| ASSIGNMENT |
The response should consist only of the lines from the one with "Deutschland" to the end of the data below, copied exactly and without pictures.

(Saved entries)
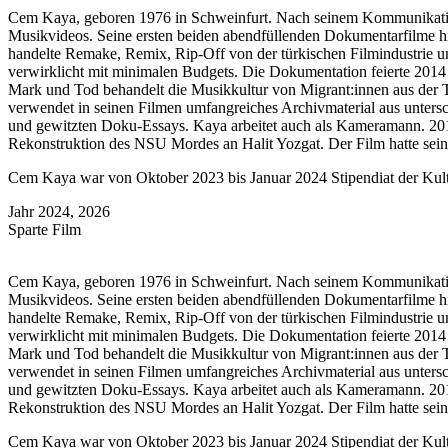
Cem Kaya, geboren 1976 in Schweinfurt. Nach seinem Kommunikations
Musikvideos. Seine ersten beiden abendfüllenden Dokumentarfilme 
handelte Remake, Remix, Rip-Off von der türkischen Filmindustrie u
verwirklicht mit minimalen Budgets. Die Dokumentation feierte 2014 
Mark und Tod behandelt die Musikkultur von Migrant:innen aus der T
verwendet in seinen Filmen umfangreiches Archivmaterial aus untersc
und gewitzten Doku-Essays. Kaya arbeitet auch als Kameramann. 201
Rekonstruktion des NSU Mordes an Halit Yozgat. Der Film hatte sein
Cem Kaya war von Oktober 2023 bis Januar 2024 Stipendiat der Kult
Jahr
2024, 2026
Sparte
Film
Cem Kaya, geboren 1976 in Schweinfurt. Nach seinem Kommunikations
Musikvideos. Seine ersten beiden abendfüllenden Dokumentarfilme 
handelte Remake, Remix, Rip-Off von der türkischen Filmindustrie u
verwirklicht mit minimalen Budgets. Die Dokumentation feierte 2014 
Mark und Tod behandelt die Musikkultur von Migrant:innen aus der T
verwendet in seinen Filmen umfangreiches Archivmaterial aus untersc
und gewitzten Doku-Essays. Kaya arbeitet auch als Kameramann. 201
Rekonstruktion des NSU Mordes an Halit Yozgat. Der Film hatte sein
Cem Kaya war von Oktober 2023 bis Januar 2024 Stipendiat der Kult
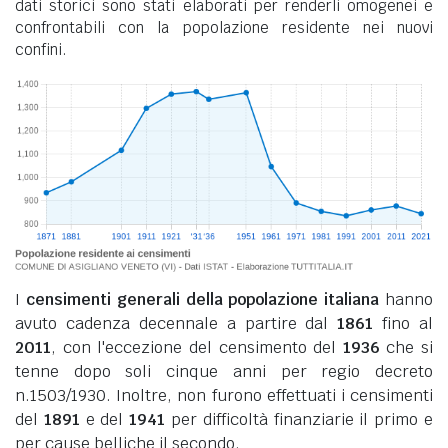
dati storici sono stati elaborati per renderli omogenei e
confrontabili con la popolazione residente nei nuovi
confini.
I
censimenti generali della popolazione italiana
hanno
avuto cadenza decennale a partire dal
1861
fino al
2011
, con l'eccezione del censimento del
1936
che si
tenne dopo soli cinque anni per regio decreto
n.1503/1930. Inoltre, non furono effettuati i censimenti
del
1891
e del
1941
per difficoltà finanziarie il primo e
per cause belliche il secondo.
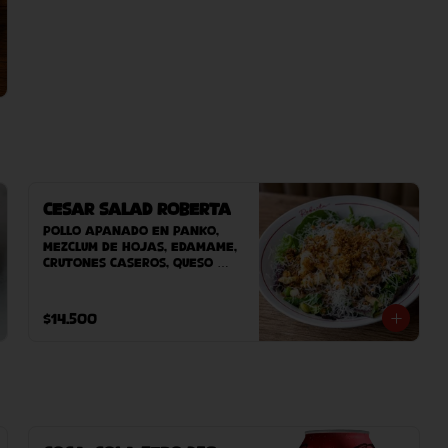
Cesar Salad Roberta
Pollo apanado en panko, 
mezclum de hojas, edamame, 
crutones caseros, queso 
grana padano, salsa umami, 
cebolla crispy y vinagreta 
de manzana.
$14.500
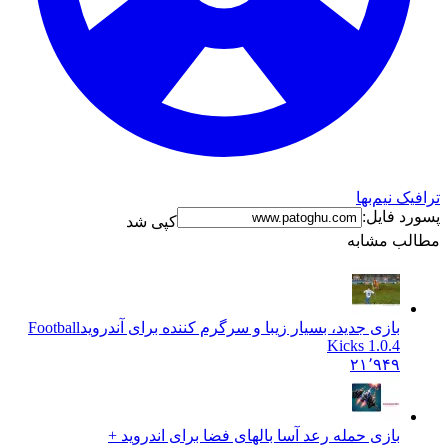
ترافیک نیم‌بها
پسورد فایل:
کپی شد
مطالب مشابه
بازی جدید، بسیار زیبا و سرگرم کننده برای آندروید
Football
Kicks 1.0.4
۲۱٬۹۴۹
بازی حمله رعد آسا بالهای فضا برای اندروید +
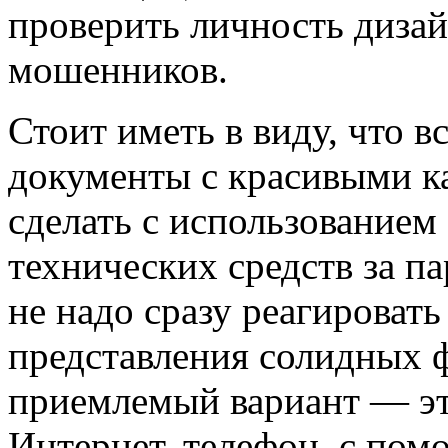
проверить личность дизай
мошенников.
Стоит иметь в виду, что 
документы с красивыми 
сделать с использование
технических средств за п
не надо сразу реагировать
представления солидных 
приемлемый вариант — это
Интернет, телефон, с по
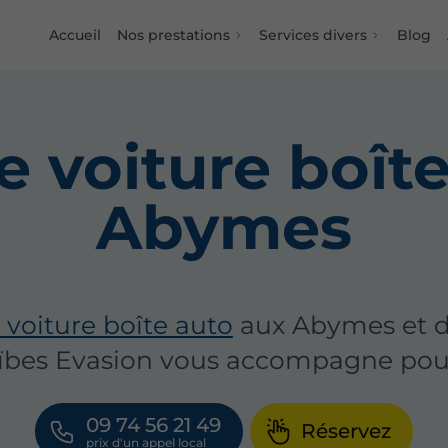
Accueil
Nos prestations
Services divers
Blog
e voiture boîte
Abymes
 voiture boîte auto
aux Abymes et d
aïbes Evasion vous accompagne pour 
09 74 56 21 49
Réservez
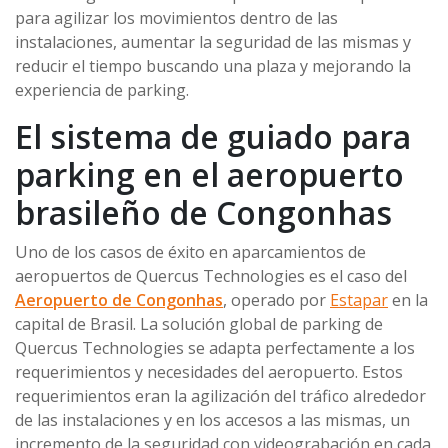
para agilizar los movimientos dentro de las
instalaciones, aumentar la seguridad de las mismas y
reducir el tiempo buscando una plaza y mejorando la
experiencia de parking.
El sistema de guiado para
parking en el aeropuerto
brasileño de Congonhas
Uno de los casos de éxito en aparcamientos de
aeropuertos de Quercus Technologies es el caso del
Aeropuerto de Congonhas
, operado por
Estapar
en la
capital de Brasil. La solución global de parking de
Quercus Technologies se adapta perfectamente a los
requerimientos y necesidades del aeropuerto. Estos
requerimientos eran la agilización del tráfico alrededor
de las instalaciones y en los accesos a las mismas, un
incremento de la seguridad con videograbación en cada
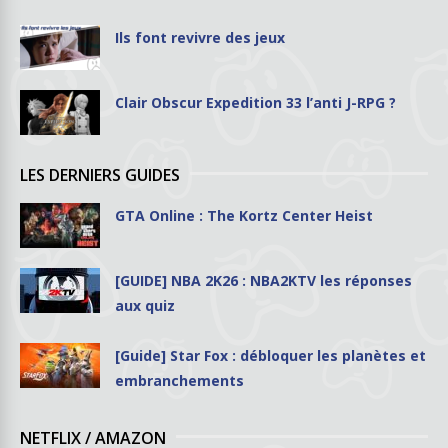
Ils font revivre des jeux
Clair Obscur Expedition 33 l’anti J-RPG ?
LES DERNIERS GUIDES
GTA Online : The Kortz Center Heist
[GUIDE] NBA 2K26 : NBA2KTV les réponses
aux quiz
[Guide] Star Fox : débloquer les planètes et
embranchements
NETFLIX / AMAZON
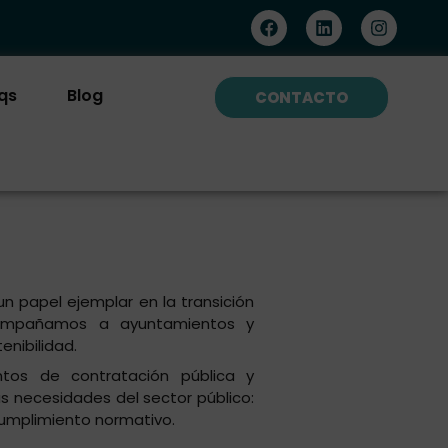
F
L
I
a
i
n
c
n
s
e
k
t
b
e
a
qs
Blog
CONTACTO
o
d
g
o
i
r
k
n
a
m
un papel ejemplar en la transición
compañamos a ayuntamientos y
enibilidad.
ntos de contratación pública y
 necesidades del sector público:
 cumplimiento normativo.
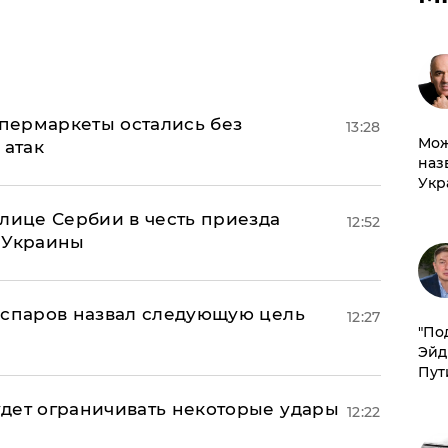
пермаркеты остались без
13:28
Мож
 атак
наз
Укр
олице Сербии в честь приезда
12:52
 Украины
аспаров назвал следующую цель
12:27
​"По
Эйд
Пут
дет ограничивать некоторые удары
12:22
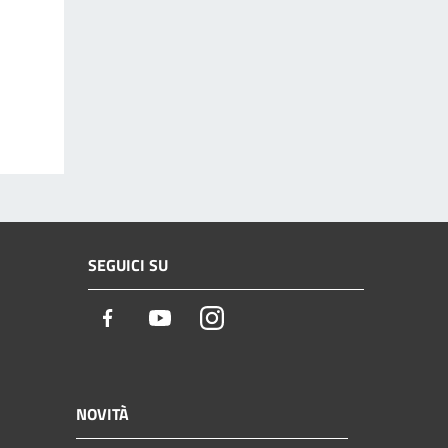
SEGUICI SU
Facebook
Youtube
Instagram
NOVITÀ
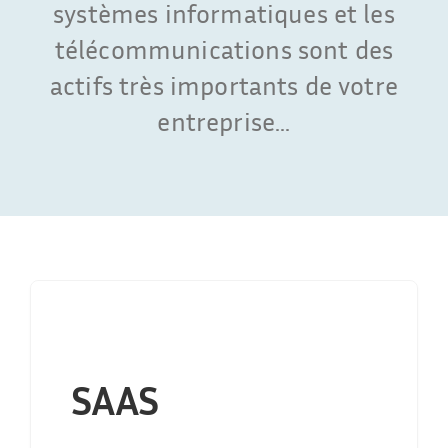
systèmes informatiques et les
Français
télécommunications sont des
actifs très importants de votre
entreprise...
SAAS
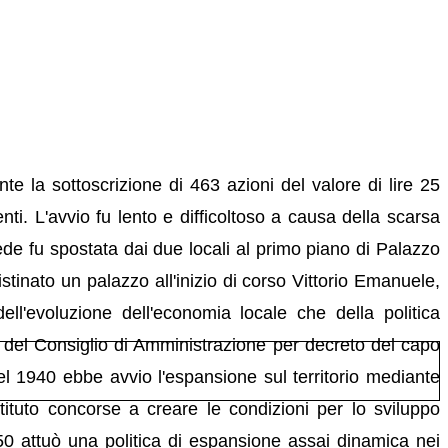
e la sottoscrizione di 463 azioni del valore di lire 25
nti. L'avvio fu lento e difficoltoso a causa della scarsa
ede fu spostata dai due locali al primo piano di Palazzo
tinato un palazzo all'inizio di corso Vittorio Emanuele,
dell'evoluzione dell'economia locale che della politica
to del Consiglio di Amministrazione per decreto del capo
 1940 ebbe avvio l'espansione sul territorio mediante
tituto concorse a creare le condizioni per lo sviluppo
'50 attuò una politica di espansione assai dinamica nei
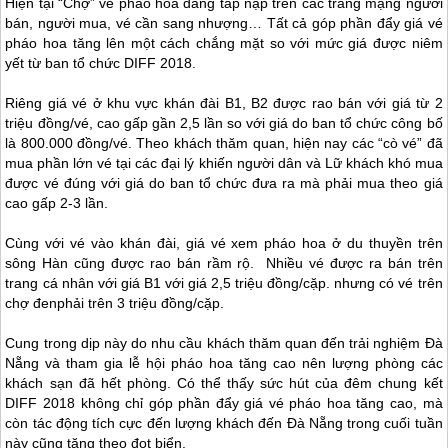
Hiện tại “Chợ” vé pháo hoa đang tấp nập trên các trang mạng người
bán, người mua, vé cần sang nhượng… Tất cả góp phần đẩy giá vé
pháo hoa tăng lên một cách chắng mặt so với mức giá được niêm
yết từ ban tổ chức DIFF 2018.
Riêng giá vé ở khu vực khán đài B1, B2 được rao bán với giá từ 2
triệu đồng/vé, cao gấp gần 2,5 lần so với giá do ban tổ chức công bố
là 800.000 đồng/vé. Theo khách thăm quan, hiện nay các “cò vé” đã
mua phần lớn vé tại các đại lý khiến người dân và Lữ khách khó mua
được vé đúng với giá do ban tổ chức đưa ra mà phải mua theo giá
cao gấp 2-3 lần.
Cùng với vé vào khán đài, giá vé xem pháo hoa ở du thuyền trên
sông Hàn cũng được rao bán rầm rộ. Nhiều vé được ra bán trên
trang cá nhân với giá B1 với giá 2,5 triệu đồng/cặp. nhưng có vé trên
chợ đenphải trên 3 triệu đồng/cặp.
Cung trong dịp này do nhu cầu khách thăm quan đến trải nghiệm
Đà
Nẵng
và tham gia lễ hội pháo hoa tăng cao nên lượng phòng các
khách sạn đã hết phòng. Có thể thấy sức hút của đêm chung kết
DIFF 2018 không chỉ góp phần đẩy giá vé pháo hoa tăng cao, mà
còn tác động tích cực đến lượng khách đến
Đà Nẵng
trong cuối tuần
này cũng tăng theo đọt biển.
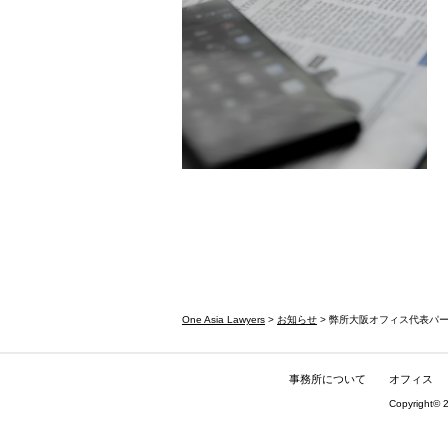
One Asia Lawyers
>
お知らせ
> 弊所大阪オフィス代表パ
事務所について
オフィス
Copyright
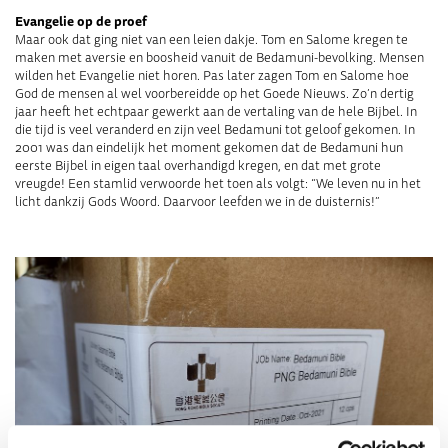
Evangelie op de proef
Maar ook dat ging niet van een leien dakje. Tom en Salome kregen te
maken met aversie en boosheid vanuit de Bedamuni-bevolking. Mensen
wilden het Evangelie niet horen. Pas later zagen Tom en Salome hoe
God de mensen al wel voorbereidde op het Goede Nieuws. Zo’n dertig
jaar heeft het echtpaar gewerkt aan de vertaling van de hele Bijbel. In
die tijd is veel veranderd en zijn veel Bedamuni tot geloof gekomen. In
2001 was dan eindelijk het moment gekomen dat de Bedamuni hun
eerste Bijbel in eigen taal overhandigd kregen, en dat met grote
vreugde! Een stamlid verwoorde het toen als volgt: “We leven nu in het
licht dankzij Gods Woord. Daarvoor leefden we in de duisternis!”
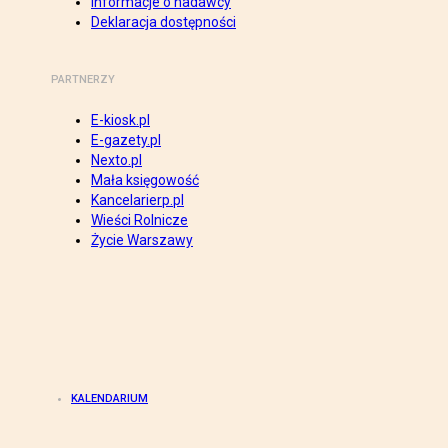
Informacje o nadawcy
Deklaracja dostępności
PARTNERZY
E-kiosk.pl
E-gazety.pl
Nexto.pl
Mała księgowość
Kancelarierp.pl
Wieści Rolnicze
Życie Warszawy
KALENDARIUM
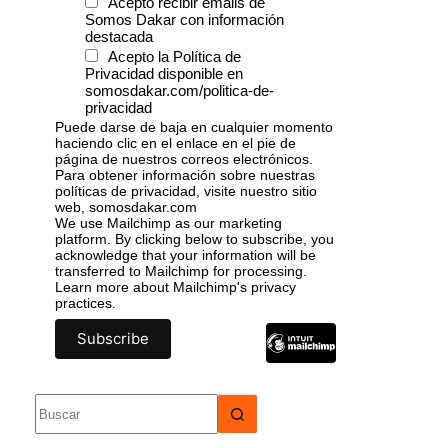
Acepto recibir emails de
Somos Dakar con información
destacada
Acepto la Política de
Privacidad disponible en
somosdakar.com/politica-de-
privacidad
Puede darse de baja en cualquier momento
haciendo clic en el enlace en el pie de
página de nuestros correos electrónicos.
Para obtener información sobre nuestras
políticas de privacidad, visite nuestro sitio
web, somosdakar.com
We use Mailchimp as our marketing
platform. By clicking below to subscribe, you
acknowledge that your information will be
transferred to Mailchimp for processing.
Learn more
about Mailchimp's privacy
practices.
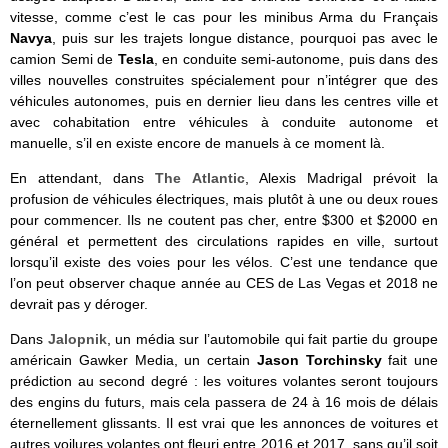
vitesse, comme c’est le cas pour les minibus Arma du Français
Navya
, puis sur les trajets longue distance, pourquoi pas avec le
camion Semi de
Tesla
, en conduite semi-autonome, puis dans des
villes nouvelles construites spécialement pour n’intégrer que des
véhicules autonomes, puis en dernier lieu dans les centres ville et
avec cohabitation entre véhicules à conduite autonome et
manuelle, s’il en existe encore de manuels à ce moment là.
En attendant, dans
The Atlantic
, Alexis Madrigal prévoit la
profusion de véhicules électriques, mais plutôt à une ou deux roues
pour commencer. Ils ne coutent pas cher, entre $300 et $2000 en
général et permettent des circulations rapides en ville, surtout
lorsqu’il existe des voies pour les vélos. C’est une tendance que
l’on peut observer chaque année au CES de Las Vegas et 2018 ne
devrait pas y déroger.
Dans
Jalopnik
, un média sur l’automobile qui fait partie du groupe
américain Gawker Media, un certain
Jason Torchinsky
fait une
prédiction au second degré : les voitures volantes seront toujours
des engins du futurs, mais cela passera de 24 à 16 mois de délais
éternellement glissants. Il est vrai que les annonces de voitures et
autres voilures volantes ont fleuri entre 2016 et 2017, sans qu’il soit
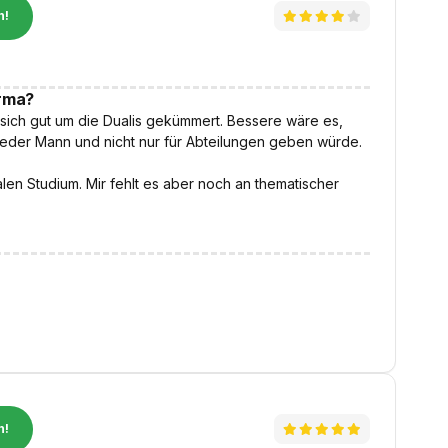
n!
irma?
d sich gut um die Dualis gekümmert. Bessere wäre es,
eder Mann und nicht nur für Abteilungen geben würde.
len Studium. Mir fehlt es aber noch an thematischer
n!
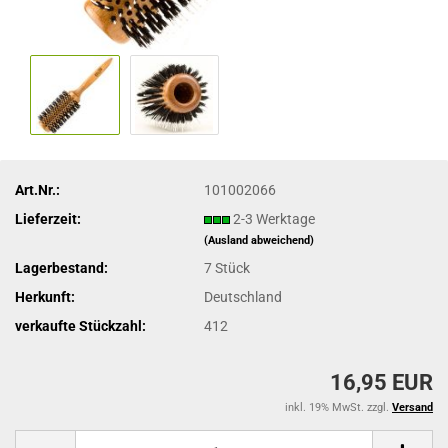
Art.Nr.:
101002066
Lieferzeit:
2-3 Werktage
(Ausland abweichend)
Lagerbestand:
7
Stück
Herkunft:
Deutschland
verkaufte Stückzahl:
412
16,95 EUR
inkl. 19% MwSt. zzgl.
Versand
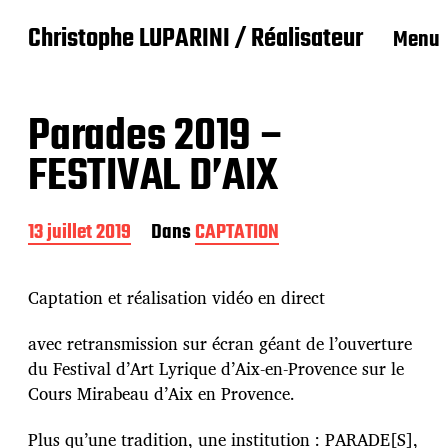
Christophe LUPARINI / Réalisateur
Menu
Parades 2019 –
FESTIVAL D’AIX
D
13 juillet 2019
Dans
CAPTATION
a
t
e
Captation et réalisation vidéo en direct
d
e
avec retransmission sur écran géant de l’ouverture
p
du Festival d’Art Lyrique d’Aix-en-Provence sur le
u
b
Cours Mirabeau d’Aix en Provence.
l
i
Plus qu’une tradition, une institution : PARADE[S],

| ANSWER TO THIS PROBLEM |
Deutschland
verkaufte Stückzahl:
412
16,95 EUR
inkl. 19% MwSt. zzgl.
Versand
Christophe LUPARINI / Réalisateur
Menu
Parades 2019 –
FESTIVAL D’AIX
D
13 juillet 2019
Dans
CAPTATION
a
t
e
Captation et réalisation vidéo en direct
d
e
avec retransmission sur écran géant de l’ouverture
p
du Festival d’Art Lyrique d’Aix-en-Provence sur le
u
b
Cours Mirabeau d’Aix en Provence.
l
i
Plus qu’une tradition, une institution : PARADE[S],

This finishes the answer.